当前位置：网站首页>16、 Anomaly detection

16、 Anomaly detection

2022-04-23 02:26:00 【Dragon Fly】

List of articles

1、 Anomaly detection (Anormly Detection) Introduce
2、 Anomaly detection algorithm
3、 Evaluate anomaly detection algorithms
- 3.1 Use anomaly detection or supervised learning
4、 Handle the feature vector of exception detection
5、 multivariate (multivariate) Gaussian distribution
THE END

1、 Anomaly detection (Anormly Detection) Introduce

$\qquad$ Anomaly detection refers to a given set of unlabeled data sets ${x(1), x(2),..., x(m)\}$ , Train a model for this data set $p (x)$ , To determine the similarity between a certain data and most data in the data set ( The probability that a data falls in the central area of a given data set ), If a data $x_{test}$ Very similar to most given data , be $p(x_{test})\geq\epsilon$ , It indicates that there is no obvious abnormality in the data ; otherwise $p(x_{test})<\epsilon$ , Explain the data $x_{test}$ And most of the data , It indicates that the given data may be an abnormal data .
Insert picture description here
$\qquad$ That is, if a certain data does not fall within the range of most data , Then the probability of such data is relatively small , Treat the detected data as abnormal data .
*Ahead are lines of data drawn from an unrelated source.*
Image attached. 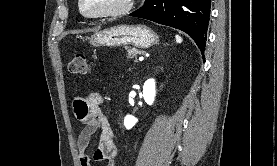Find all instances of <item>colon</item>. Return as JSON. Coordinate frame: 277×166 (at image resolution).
<instances>
[{"instance_id": "obj_1", "label": "colon", "mask_w": 277, "mask_h": 166, "mask_svg": "<svg viewBox=\"0 0 277 166\" xmlns=\"http://www.w3.org/2000/svg\"><path fill=\"white\" fill-rule=\"evenodd\" d=\"M69 70L73 74H86L88 70L87 59L84 54H76L69 63Z\"/></svg>"}]
</instances>
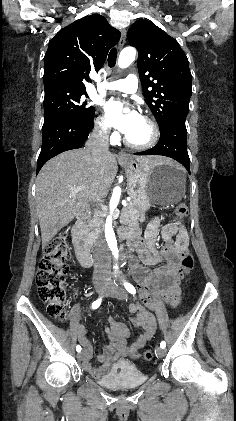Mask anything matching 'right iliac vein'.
Listing matches in <instances>:
<instances>
[{"label":"right iliac vein","instance_id":"1","mask_svg":"<svg viewBox=\"0 0 236 421\" xmlns=\"http://www.w3.org/2000/svg\"><path fill=\"white\" fill-rule=\"evenodd\" d=\"M105 283V279H100L97 283H96V289L99 295L102 294L103 292V285ZM85 356V350H82L80 353L77 354V359L78 361L83 360Z\"/></svg>","mask_w":236,"mask_h":421}]
</instances>
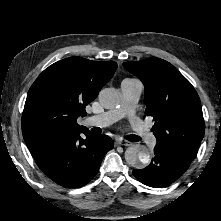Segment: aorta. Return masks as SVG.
<instances>
[{
	"label": "aorta",
	"instance_id": "aorta-1",
	"mask_svg": "<svg viewBox=\"0 0 221 221\" xmlns=\"http://www.w3.org/2000/svg\"><path fill=\"white\" fill-rule=\"evenodd\" d=\"M120 93L114 88H104L99 93V102L106 109L114 108L120 102ZM150 153L142 145H132L125 151L126 162L135 168H140L150 162Z\"/></svg>",
	"mask_w": 221,
	"mask_h": 221
}]
</instances>
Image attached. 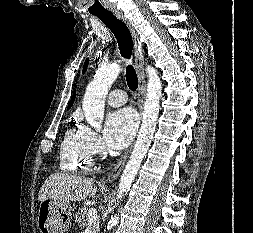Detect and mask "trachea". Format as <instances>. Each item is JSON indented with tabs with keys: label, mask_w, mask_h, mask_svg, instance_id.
Returning a JSON list of instances; mask_svg holds the SVG:
<instances>
[{
	"label": "trachea",
	"mask_w": 253,
	"mask_h": 233,
	"mask_svg": "<svg viewBox=\"0 0 253 233\" xmlns=\"http://www.w3.org/2000/svg\"><path fill=\"white\" fill-rule=\"evenodd\" d=\"M94 15L97 16L116 37L121 56L130 59L133 50V41L126 24L117 19L112 12L96 13ZM126 81L132 91L138 88L137 74L132 65L126 67Z\"/></svg>",
	"instance_id": "obj_1"
}]
</instances>
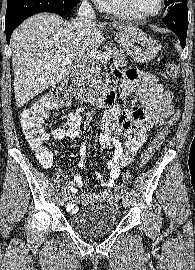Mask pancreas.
<instances>
[{"mask_svg": "<svg viewBox=\"0 0 195 270\" xmlns=\"http://www.w3.org/2000/svg\"><path fill=\"white\" fill-rule=\"evenodd\" d=\"M108 52L113 54V62L117 67H124L127 65V58L123 52L110 48ZM103 63L99 60H90L81 70L80 76L84 83L91 85L93 88H97L101 82Z\"/></svg>", "mask_w": 195, "mask_h": 270, "instance_id": "pancreas-1", "label": "pancreas"}]
</instances>
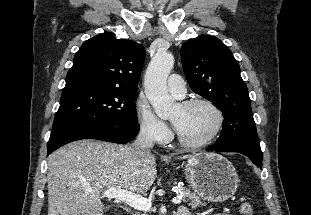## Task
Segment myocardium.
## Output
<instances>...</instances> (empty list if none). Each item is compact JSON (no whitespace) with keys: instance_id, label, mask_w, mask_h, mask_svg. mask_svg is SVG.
Instances as JSON below:
<instances>
[{"instance_id":"myocardium-1","label":"myocardium","mask_w":311,"mask_h":215,"mask_svg":"<svg viewBox=\"0 0 311 215\" xmlns=\"http://www.w3.org/2000/svg\"><path fill=\"white\" fill-rule=\"evenodd\" d=\"M179 105L182 108H189L194 105H205L209 107L215 113L216 118H217L216 125L213 131L205 139L201 141H198V142L187 141L184 138H182L180 134L177 132V141L183 147L190 148V149H198V148L205 147L206 145L210 144L221 132L223 125H224L225 117H224L222 110L211 100L206 99V98L196 97V98H190V99L183 100L179 103Z\"/></svg>"}]
</instances>
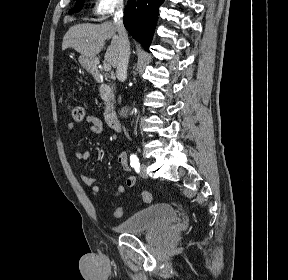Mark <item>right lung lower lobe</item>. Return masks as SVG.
<instances>
[{"label": "right lung lower lobe", "instance_id": "right-lung-lower-lobe-1", "mask_svg": "<svg viewBox=\"0 0 288 280\" xmlns=\"http://www.w3.org/2000/svg\"><path fill=\"white\" fill-rule=\"evenodd\" d=\"M164 0H128L124 11V26L132 37L148 51L158 16Z\"/></svg>", "mask_w": 288, "mask_h": 280}]
</instances>
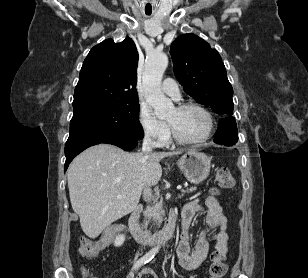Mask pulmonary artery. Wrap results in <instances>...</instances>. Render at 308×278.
I'll return each instance as SVG.
<instances>
[{
  "label": "pulmonary artery",
  "mask_w": 308,
  "mask_h": 278,
  "mask_svg": "<svg viewBox=\"0 0 308 278\" xmlns=\"http://www.w3.org/2000/svg\"><path fill=\"white\" fill-rule=\"evenodd\" d=\"M162 90L173 99L178 100L180 98V92L177 83L171 79L166 78L162 83Z\"/></svg>",
  "instance_id": "1"
}]
</instances>
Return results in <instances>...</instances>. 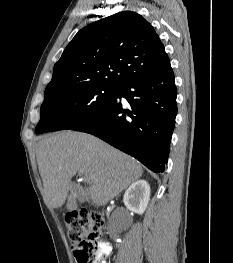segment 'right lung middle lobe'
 Here are the masks:
<instances>
[{
  "label": "right lung middle lobe",
  "mask_w": 233,
  "mask_h": 263,
  "mask_svg": "<svg viewBox=\"0 0 233 263\" xmlns=\"http://www.w3.org/2000/svg\"><path fill=\"white\" fill-rule=\"evenodd\" d=\"M116 91L117 87L92 85L46 97L36 133L74 128L107 107Z\"/></svg>",
  "instance_id": "obj_1"
}]
</instances>
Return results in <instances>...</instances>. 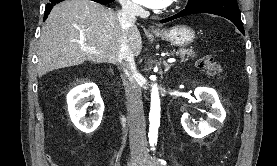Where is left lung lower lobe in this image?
<instances>
[{"label":"left lung lower lobe","instance_id":"obj_1","mask_svg":"<svg viewBox=\"0 0 277 166\" xmlns=\"http://www.w3.org/2000/svg\"><path fill=\"white\" fill-rule=\"evenodd\" d=\"M197 13H210L225 17L232 21L240 32L245 35L243 24L240 17V11L236 0H207L192 7H186L181 12L174 16L163 19L160 22L166 23L168 21Z\"/></svg>","mask_w":277,"mask_h":166}]
</instances>
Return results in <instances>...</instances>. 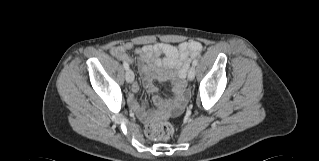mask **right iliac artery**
Segmentation results:
<instances>
[{
  "instance_id": "1",
  "label": "right iliac artery",
  "mask_w": 319,
  "mask_h": 161,
  "mask_svg": "<svg viewBox=\"0 0 319 161\" xmlns=\"http://www.w3.org/2000/svg\"><path fill=\"white\" fill-rule=\"evenodd\" d=\"M123 66L126 70L129 68V64L127 62H123Z\"/></svg>"
}]
</instances>
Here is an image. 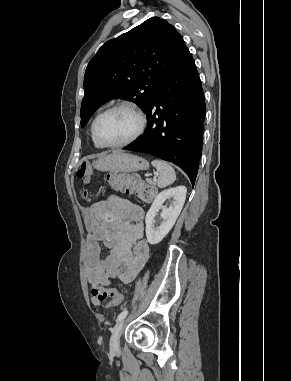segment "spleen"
<instances>
[{
  "mask_svg": "<svg viewBox=\"0 0 291 381\" xmlns=\"http://www.w3.org/2000/svg\"><path fill=\"white\" fill-rule=\"evenodd\" d=\"M152 165L159 172L157 185L159 188H165L176 180L175 170L165 161L153 160Z\"/></svg>",
  "mask_w": 291,
  "mask_h": 381,
  "instance_id": "3e777b00",
  "label": "spleen"
}]
</instances>
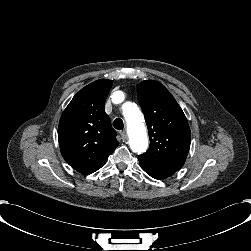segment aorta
I'll return each mask as SVG.
<instances>
[{
  "label": "aorta",
  "mask_w": 251,
  "mask_h": 251,
  "mask_svg": "<svg viewBox=\"0 0 251 251\" xmlns=\"http://www.w3.org/2000/svg\"><path fill=\"white\" fill-rule=\"evenodd\" d=\"M122 96V92H114L113 102L119 103L120 100H117V98L121 99ZM123 115L127 125L128 144L131 150L137 153L144 152L148 146V135L143 114L135 103H127L123 106Z\"/></svg>",
  "instance_id": "1"
}]
</instances>
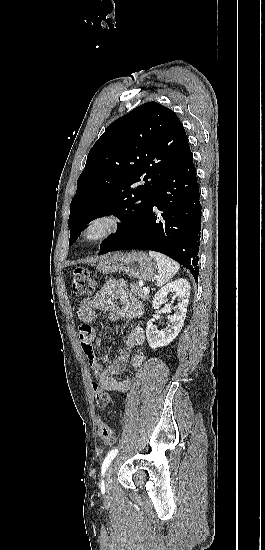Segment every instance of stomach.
I'll return each instance as SVG.
<instances>
[{"label": "stomach", "mask_w": 265, "mask_h": 550, "mask_svg": "<svg viewBox=\"0 0 265 550\" xmlns=\"http://www.w3.org/2000/svg\"><path fill=\"white\" fill-rule=\"evenodd\" d=\"M96 268L104 274L123 272L130 277L144 281L151 280L155 272L152 258L140 251L107 254L99 259Z\"/></svg>", "instance_id": "stomach-1"}]
</instances>
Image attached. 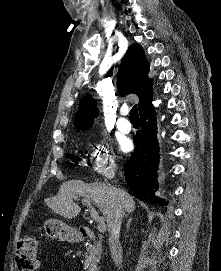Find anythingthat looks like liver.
<instances>
[{
  "mask_svg": "<svg viewBox=\"0 0 221 271\" xmlns=\"http://www.w3.org/2000/svg\"><path fill=\"white\" fill-rule=\"evenodd\" d=\"M83 195L84 199H92L95 205L99 207L106 219V227L109 229L114 217L115 205L120 199L125 211L131 213L135 209V201L125 189L114 187V185H105V183H84L80 179H71L62 183L57 195L45 199L47 205L60 213L63 217H76L81 211L78 203H75L73 197ZM124 195V197H123Z\"/></svg>",
  "mask_w": 221,
  "mask_h": 271,
  "instance_id": "liver-1",
  "label": "liver"
}]
</instances>
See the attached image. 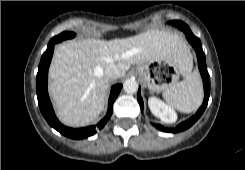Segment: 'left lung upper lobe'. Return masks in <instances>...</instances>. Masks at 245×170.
<instances>
[{
    "mask_svg": "<svg viewBox=\"0 0 245 170\" xmlns=\"http://www.w3.org/2000/svg\"><path fill=\"white\" fill-rule=\"evenodd\" d=\"M181 21H170L169 24L175 25L176 27L180 28Z\"/></svg>",
    "mask_w": 245,
    "mask_h": 170,
    "instance_id": "1",
    "label": "left lung upper lobe"
}]
</instances>
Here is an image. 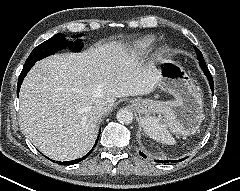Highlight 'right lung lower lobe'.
Wrapping results in <instances>:
<instances>
[{
	"instance_id": "obj_1",
	"label": "right lung lower lobe",
	"mask_w": 240,
	"mask_h": 191,
	"mask_svg": "<svg viewBox=\"0 0 240 191\" xmlns=\"http://www.w3.org/2000/svg\"><path fill=\"white\" fill-rule=\"evenodd\" d=\"M34 64H28V65H24L23 69H22V72L19 76V79H18V84H17V95L19 93V90H20V86L22 84V81L23 79L25 78L26 74L28 73V71L31 69V67L33 66ZM99 136H100V132H99ZM99 136L96 140V143L94 144V147L97 145V142H98V139H99ZM93 151V149L88 153L86 154L84 157L80 158V159H76V160H72V161H67V162H59V164H62V165H73V164H76L80 161H82L83 159H85L87 156H89V154H91V152Z\"/></svg>"
}]
</instances>
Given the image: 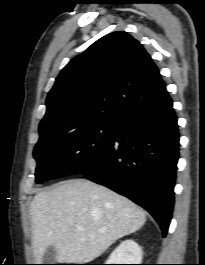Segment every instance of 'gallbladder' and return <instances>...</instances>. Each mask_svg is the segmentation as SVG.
<instances>
[{
	"mask_svg": "<svg viewBox=\"0 0 205 265\" xmlns=\"http://www.w3.org/2000/svg\"><path fill=\"white\" fill-rule=\"evenodd\" d=\"M56 260V250L53 246H49L43 256L44 264H53Z\"/></svg>",
	"mask_w": 205,
	"mask_h": 265,
	"instance_id": "gallbladder-1",
	"label": "gallbladder"
}]
</instances>
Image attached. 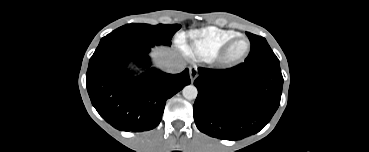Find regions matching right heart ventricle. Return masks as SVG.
Instances as JSON below:
<instances>
[{
  "label": "right heart ventricle",
  "instance_id": "right-heart-ventricle-1",
  "mask_svg": "<svg viewBox=\"0 0 369 152\" xmlns=\"http://www.w3.org/2000/svg\"><path fill=\"white\" fill-rule=\"evenodd\" d=\"M237 35L232 30L207 27L191 31L186 39L194 55L208 60L216 57L224 44Z\"/></svg>",
  "mask_w": 369,
  "mask_h": 152
}]
</instances>
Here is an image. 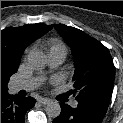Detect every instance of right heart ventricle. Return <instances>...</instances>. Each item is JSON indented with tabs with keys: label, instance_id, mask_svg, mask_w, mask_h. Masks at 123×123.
<instances>
[{
	"label": "right heart ventricle",
	"instance_id": "obj_1",
	"mask_svg": "<svg viewBox=\"0 0 123 123\" xmlns=\"http://www.w3.org/2000/svg\"><path fill=\"white\" fill-rule=\"evenodd\" d=\"M55 48H65L66 49L65 45L61 41L52 40L50 43V49L49 50L55 49Z\"/></svg>",
	"mask_w": 123,
	"mask_h": 123
}]
</instances>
2、 Anomaly detection algorithm

$\qquad$ First, for $m$ Select... From data samples $n$ There are two features that may be abnormal $x_{j},j\in n$ ; Then calculate the mean value of each feature for all samples $\mu_{j},j \in n$ And variance $\sigma_{j}^2,j \in n$ ; For a new given data $x$ Calculation $p (x)$ , if $p(x)<\epsilon$ , Then it is determined that the data is abnormal data . The flow of anomaly detection algorithm is as follows ：
Insert picture description here
$\qquad$ The visual representation of anomaly detection of two-dimensional features is as follows ：

3、 Evaluate anomaly detection algorithms

$\qquad$ The evaluation method of anomaly detection algorithm is illustrated by an example of aircraft engine anomaly detection ：
Insert picture description here
$\qquad$ First, divide the training data set into , Cross validation data sets and test data sets ; Divide a small part of the known abnormal data into cross validation data set and test data set , therefore CV set and test set It can be seen as having data with labels .
Insert picture description here
$\qquad$ Then according to 2 The Gaussian model introduced in this paper uses the selected features to detect the anomaly of the training data set $p (x)$ Fitting of ; Then the fitted model $p (x)$ in the light of CV set Carry out model inspection , This test is similar to skewed data testing standard , Then according to the calculated $F_1$ Value to determine the quality of the model , At the same time, you can adjust the selected feature types and parameters of the model $\epsilon$ Value size . Finally, the trained model will use the test set test set To verify the quality of the model .

3.1 Use anomaly detection or supervised learning

$\qquad$ Usually when the number of abnormal samples is small (e.g., 0-20), But when the number of normal samples is large , Suitable for anomaly detection ; At the same time, when the characteristics of the abnormality cannot be determined , Anomaly detection is usually used , Such as abnormal parts detection , Data center computer supervision ; When the number of normal samples and abnormal samples is large , The sample contains sufficient abnormal sample information , It is suitable to use supervised learning , Such as spam detection , Weather forecast , Disease detection, etc .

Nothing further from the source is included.